Ungerechtfertigte Neidkampagne

Wieder einmal hat die Bild-Zeitung eine Neid-Kampagne angezettelt. Und wieder einmal waren die Beamten und Versorgungsempfänger die Leidtragenden. Durch unsachliche Verkürzungen, die üblichen Übertreibungen und das Weglassen von Fakten wurde der nachweislich falsche Eindruck erweckt, Beamte und Pensionäre bereicherten sich auf Kosten der Steuerzahler - ungerechtfertigt und unverhältnismäßig noch dazu. Eine Unverschämtheit ist das!

Warum die Beamten und Pensionäre immer wieder Opfer der Zeitung mit den vier großen Buchstaben werden, vermag niemand zu sagen. Denn die Fakten sprechen eine andere Sprache:

Vergessen – oder bewusst verdrängt – wird immer wieder, dass bereits in den 1950er Jahren die Besoldung entsprechend des Rentenbeitrags abgesenkt worden ist. Dieser Differenzbetrag, der den Beamten quasi vorenthalten wurde, hätte für die spätere Versorgung zweckgebunden zurückgelegt werden müssen. Dafür war er gedacht.

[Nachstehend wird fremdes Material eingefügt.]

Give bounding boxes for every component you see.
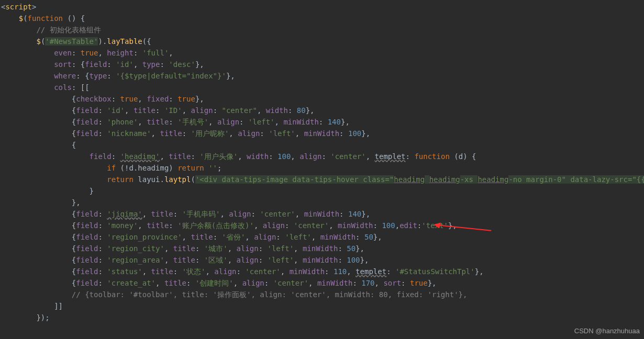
jquery-dollar: $ [19, 14, 23, 22]
selector-string: '#NewsTable' [45, 37, 98, 46]
code-editor[interactable]: <script> $(function () { // 初始化表格组件 $('#… [0, 0, 644, 323]
comment: // 初始化表格组件 [36, 26, 101, 34]
watermark: CSDN @hanzhuhuaa [574, 325, 640, 337]
html-tag: script [5, 3, 32, 11]
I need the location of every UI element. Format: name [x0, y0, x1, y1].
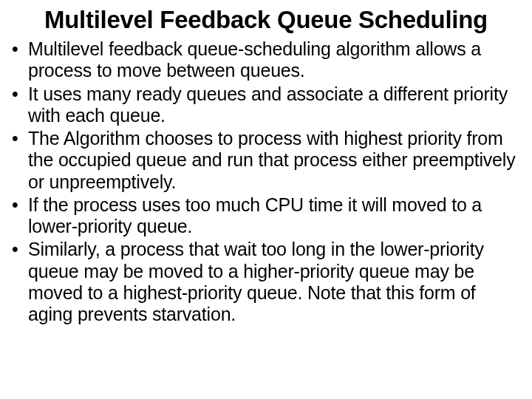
list-item: Similarly, a process that wait too long …	[9, 239, 523, 325]
list-item: Multilevel feedback queue-scheduling alg…	[9, 38, 523, 82]
list-item: If the process uses too much CPU time it…	[9, 194, 523, 238]
slide: Multilevel Feedback Queue Scheduling Mul…	[0, 0, 532, 399]
list-item: The Algorithm chooses to process with hi…	[9, 128, 523, 193]
list-item: It uses many ready queues and associate …	[9, 83, 523, 127]
slide-title: Multilevel Feedback Queue Scheduling	[9, 6, 523, 34]
bullet-list: Multilevel feedback queue-scheduling alg…	[9, 38, 523, 325]
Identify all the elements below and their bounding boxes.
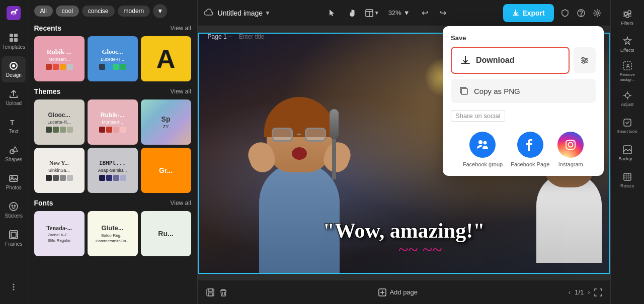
theme-card-1[interactable]: Rubik-... Montserr... [88,99,138,145]
sidebar-item-stickers[interactable]: Stickers [2,197,26,223]
sidebar-item-templates[interactable]: Templates [2,28,26,54]
bottom-bar: Add page ‹ 1/1 › [198,280,610,304]
filter-cool[interactable]: cool [56,6,79,17]
font-card-1[interactable]: Glute... Baloo-Reg... HammersmithOn... [88,211,138,256]
sidebar-item-text[interactable]: T Text [2,113,26,139]
svg-rect-50 [624,173,631,180]
save-icon[interactable] [206,288,215,297]
download-dropdown: Save Download Copy as PNG [443,26,604,176]
download-settings-button[interactable] [574,47,596,73]
doc-title[interactable]: Untitled image ▼ [218,9,271,17]
trash-icon[interactable] [219,288,228,297]
filters-label: Filters [621,21,634,26]
theme-card-0[interactable]: Glooc... Lucette-R... [34,99,85,145]
download-button[interactable]: Download [451,47,570,74]
sidebar-item-label: Text [9,129,18,134]
smart-tools-label: Smart tools [617,129,637,134]
instagram-item[interactable]: Instagram [557,132,584,168]
settings-icon[interactable] [590,6,604,20]
effects-tool[interactable]: Effects [612,31,642,57]
font-card-0[interactable]: Tenada-... Zocbel X-E... Stilu-Regular [34,211,85,256]
sidebar-item-label: Design [6,72,22,78]
font-card-recent-1[interactable]: Glooc... Lucette-R... [88,36,138,81]
instagram-icon [557,132,584,158]
hand-tool[interactable] [344,5,360,21]
right-sidebar: Filters Effects Remove backgr... Adjust … [610,0,644,304]
svg-point-61 [569,143,573,147]
layout-tool[interactable]: ▼ [364,5,380,21]
smart-tools-tool[interactable]: Smart tools [612,113,642,139]
next-page-icon[interactable]: › [588,288,590,296]
theme-card-3[interactable]: New Y... SinkinSa... [34,148,85,193]
font-card-2[interactable]: Ru... [141,211,191,256]
theme-card-2[interactable]: Sp ZY [141,99,191,145]
sidebar-item-shapes[interactable]: Shapes [2,141,26,167]
facebook-page-item[interactable]: Facebook Page [511,132,549,168]
filters-tool[interactable]: Filters [612,4,642,30]
zoom-control[interactable]: 32% ▼ [384,7,414,19]
svg-point-58 [478,140,482,144]
sidebar-item-design[interactable]: Design [2,56,26,82]
svg-rect-4 [14,34,18,37]
sidebar-item-label: Photos [6,185,22,190]
prev-page-icon[interactable]: ‹ [569,288,571,296]
themes-view-all[interactable]: View all [170,88,191,95]
filter-concise[interactable]: concise [82,6,115,17]
themes-header: Themes View all [34,87,191,95]
sidebar-item-photos[interactable]: Photos [2,169,26,195]
fullscreen-icon[interactable] [594,288,602,296]
theme-card-4[interactable]: IBMPl... Asap-SemiB... [88,148,138,193]
recents-view-all[interactable]: View all [170,25,191,32]
resize-label: Resize [620,183,634,188]
svg-rect-57 [461,88,467,94]
sidebar-item-frames[interactable]: Frames [2,225,26,251]
svg-point-62 [573,142,574,143]
svg-rect-18 [11,232,16,237]
top-bar-icons [558,6,604,20]
svg-point-21 [13,289,15,290]
select-tool[interactable] [324,5,340,21]
fonts-cards: Tenada-... Zocbel X-E... Stilu-Regular G… [34,211,191,256]
svg-point-55 [585,59,587,61]
facebook-group-item[interactable]: Facebook group [463,132,503,168]
svg-point-54 [582,57,584,59]
themes-row1: Glooc... Lucette-R... Rubik-... Montserr… [34,99,191,145]
remove-bg-label: Remove backgr... [612,72,642,82]
sidebar-item-more[interactable] [2,274,26,300]
canvas-squiggle: ~~ ~~ [398,239,442,260]
sidebar-item-upload[interactable]: Upload [2,84,26,111]
filter-more-btn[interactable]: ▼ [153,4,167,18]
sidebar-item-label: Templates [2,44,25,50]
cloud-icon [204,8,214,18]
canvas-person-left [239,92,360,273]
export-button[interactable]: Export [503,4,553,22]
share-on-social-label: Share on social [451,110,505,122]
filter-all[interactable]: All [34,6,53,17]
undo-button[interactable]: ↩ [418,6,432,20]
page-title-input[interactable] [236,32,317,41]
resize-tool[interactable]: Resize [612,167,642,193]
facebook-page-label: Facebook Page [511,161,549,168]
svg-rect-60 [566,140,575,149]
font-card-recent-0[interactable]: Rubik-... Montserr... [34,36,85,81]
save-label: Save [451,34,596,42]
shield-icon[interactable] [558,6,572,20]
effects-label: Effects [620,48,634,53]
font-card-recent-2[interactable]: A [141,36,191,81]
svg-rect-33 [208,293,212,296]
filter-modern[interactable]: modern [118,6,150,17]
add-page-btn[interactable]: Add page [378,288,418,296]
help-icon[interactable] [574,6,588,20]
background-tool[interactable]: Backgr... [612,140,642,166]
svg-rect-5 [10,38,13,42]
theme-card-5[interactable]: Gr... [141,148,191,193]
copy-png-button[interactable]: Copy as PNG [451,79,596,103]
svg-rect-6 [14,38,18,42]
svg-point-27 [596,12,598,14]
adjust-tool[interactable]: Adjust [612,85,642,112]
app-logo[interactable] [5,4,23,22]
redo-button[interactable]: ↪ [436,6,450,20]
svg-point-14 [10,202,18,211]
remove-bg-tool[interactable]: Remove backgr... [612,58,642,84]
fonts-view-all[interactable]: View all [170,199,191,207]
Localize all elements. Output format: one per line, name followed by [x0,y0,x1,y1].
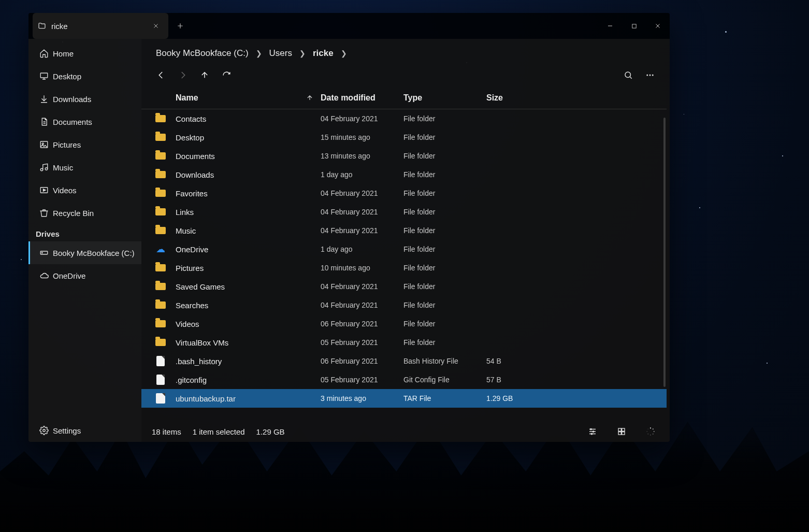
file-name: OneDrive [176,245,321,254]
view-options-button[interactable] [584,424,601,439]
folder-icon [155,225,166,236]
svg-point-14 [590,428,591,429]
sort-ascending-icon [306,94,313,102]
svg-rect-1 [40,73,48,78]
file-row[interactable]: Downloads 1 day ago File folder [141,165,667,184]
file-name: Documents [176,152,321,161]
file-row[interactable]: Music 04 February 2021 File folder [141,221,667,240]
breadcrumb-segment[interactable]: ricke [311,47,336,60]
sidebar-drive-booky-mcbookface-c-[interactable]: Booky McBookface (C:) [28,241,141,264]
file-row[interactable]: Links 04 February 2021 File folder [141,203,667,221]
file-date: 04 February 2021 [321,114,403,123]
file-date: 06 February 2021 [321,320,403,328]
file-date: 06 February 2021 [321,357,403,365]
breadcrumb-segment[interactable]: Users [267,47,294,60]
svg-rect-20 [622,432,625,435]
file-row[interactable]: VirtualBox VMs 05 February 2021 File fol… [141,333,667,352]
svg-point-12 [649,75,651,76]
file-row[interactable]: .gitconfig 05 February 2021 Git Config F… [141,370,667,389]
home-icon [39,49,53,58]
more-options-button[interactable] [641,66,659,84]
download-icon [39,94,53,104]
svg-point-27 [647,431,648,432]
file-date: 3 minutes ago [321,394,403,402]
file-icon [155,393,166,404]
file-list: Name Date modified Type Size Contacts 04… [141,87,667,421]
svg-point-8 [42,252,43,253]
sidebar-item-videos[interactable]: Videos [28,179,141,202]
nav-forward-button[interactable] [174,66,192,84]
sidebar-item-documents[interactable]: Documents [28,110,141,133]
search-button[interactable] [619,66,638,84]
sidebar-item-downloads[interactable]: Downloads [28,88,141,110]
sidebar-item-desktop[interactable]: Desktop [28,65,141,88]
file-icon [155,374,166,385]
folder-icon [155,318,166,329]
sidebar-item-label: Desktop [53,72,81,81]
sidebar-item-music[interactable]: Music [28,156,141,179]
file-name: VirtualBox VMs [176,338,321,347]
svg-point-28 [647,428,648,429]
new-tab-button[interactable] [168,13,192,39]
column-header-size[interactable]: Size [486,93,667,103]
svg-point-5 [45,168,48,170]
file-type: File folder [403,170,486,179]
nav-back-button[interactable] [152,66,170,84]
column-header-type[interactable]: Type [403,93,486,103]
file-row[interactable]: Videos 06 February 2021 File folder [141,314,667,333]
activity-spinner-icon [642,424,659,439]
nav-up-button[interactable] [195,66,214,84]
folder-icon [155,169,166,180]
svg-point-15 [593,431,594,432]
file-name: ubuntubackup.tar [176,394,321,403]
svg-rect-18 [622,428,625,431]
file-date: 04 February 2021 [321,282,403,291]
svg-point-23 [654,431,655,432]
sidebar-item-pictures[interactable]: Pictures [28,133,141,156]
sidebar-item-settings[interactable]: Settings [28,419,141,442]
file-date: 05 February 2021 [321,376,403,384]
file-type: File folder [403,114,486,123]
sidebar-item-label: Booky McBookface (C:) [53,249,135,257]
sidebar-item-label: OneDrive [53,271,85,280]
scrollbar[interactable] [663,118,666,387]
breadcrumb-segment[interactable]: Booky McBookface (C:) [154,47,251,60]
file-row[interactable]: Favorites 04 February 2021 File folder [141,184,667,203]
svg-rect-17 [618,428,621,431]
nav-refresh-button[interactable] [217,66,236,84]
status-selected-count: 1 item selected [193,427,245,436]
sidebar-item-home[interactable]: Home [28,42,141,65]
sidebar-drive-onedrive[interactable]: OneDrive [28,264,141,287]
file-row[interactable]: ☁ OneDrive 1 day ago File folder [141,240,667,258]
window-tab[interactable]: ricke [33,13,168,39]
layout-grid-button[interactable] [613,424,630,439]
file-type: File folder [403,301,486,309]
file-row[interactable]: ubuntubackup.tar 3 minutes ago TAR File … [141,389,667,408]
column-header-name[interactable]: Name [176,93,321,103]
file-row[interactable]: Contacts 04 February 2021 File folder [141,109,667,128]
file-row[interactable]: Documents 13 minutes ago File folder [141,147,667,165]
column-header-date[interactable]: Date modified [321,93,403,103]
folder-icon [38,22,46,30]
file-type: File folder [403,338,486,347]
file-row[interactable]: Saved Games 04 February 2021 File folder [141,277,667,296]
window-minimize-button[interactable] [598,13,622,39]
folder-icon [155,132,166,143]
file-name: Downloads [176,170,321,179]
desktop-icon [39,71,53,81]
chevron-right-icon: ❯ [338,49,350,57]
sidebar-item-recycle-bin[interactable]: Recycle Bin [28,202,141,224]
file-row[interactable]: Searches 04 February 2021 File folder [141,296,667,314]
file-row[interactable]: Pictures 10 minutes ago File folder [141,258,667,277]
file-row[interactable]: Desktop 15 minutes ago File folder [141,128,667,147]
tab-close-button[interactable] [149,19,163,33]
file-date: 1 day ago [321,170,403,179]
file-row[interactable]: .bash_history 06 February 2021 Bash Hist… [141,352,667,370]
sidebar-item-label: Recycle Bin [53,209,94,218]
file-rows[interactable]: Contacts 04 February 2021 File folder De… [141,109,667,421]
window-maximize-button[interactable] [622,13,646,39]
window-close-button[interactable] [646,13,670,39]
folder-icon [155,206,166,218]
gear-icon [39,426,53,435]
sidebar: Home Desktop Downloads Documents Picture… [28,39,141,442]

Stattdessen wurden die von den Beamten durch eine abgesenkte Besoldung er-brachten Beiträge von der Politik aber dazu missbraucht, fortwährend irgendwelche Löcher in den Haushalten zu stopfen. Jetzt, wo das Geld für die Beamtenpensionen fehlt, werden diejenigen kritisiert, die für ihre Altervorsorge jahrelang verzicht geübt haben, in dem Glauben, der Dienstherr wird seiner Verantwortung gerecht werden.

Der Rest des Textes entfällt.